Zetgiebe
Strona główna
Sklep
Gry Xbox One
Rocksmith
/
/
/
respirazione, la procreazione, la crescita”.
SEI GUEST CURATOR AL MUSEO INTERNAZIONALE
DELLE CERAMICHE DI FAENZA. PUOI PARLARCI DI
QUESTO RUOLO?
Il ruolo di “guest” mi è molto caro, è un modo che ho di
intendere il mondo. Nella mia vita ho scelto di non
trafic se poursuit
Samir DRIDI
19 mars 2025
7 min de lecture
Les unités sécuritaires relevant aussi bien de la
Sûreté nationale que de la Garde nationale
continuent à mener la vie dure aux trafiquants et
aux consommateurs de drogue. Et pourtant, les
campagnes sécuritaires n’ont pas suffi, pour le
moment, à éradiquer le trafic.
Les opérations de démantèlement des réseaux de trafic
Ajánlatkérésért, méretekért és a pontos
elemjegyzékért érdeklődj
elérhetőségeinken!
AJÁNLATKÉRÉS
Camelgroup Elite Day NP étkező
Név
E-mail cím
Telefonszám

________

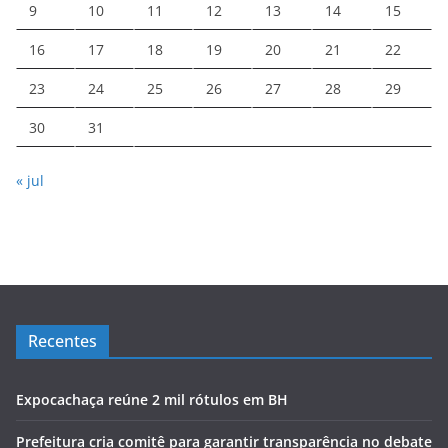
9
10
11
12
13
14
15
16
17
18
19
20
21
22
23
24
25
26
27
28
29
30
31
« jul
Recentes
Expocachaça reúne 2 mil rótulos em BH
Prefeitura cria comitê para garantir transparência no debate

________

> **YOUR OBJECTIVE**: Your reply should consist of one number: how many lines in the entries contain the string "trafic".

> **SOLUTION FOR THIS TASK**: 3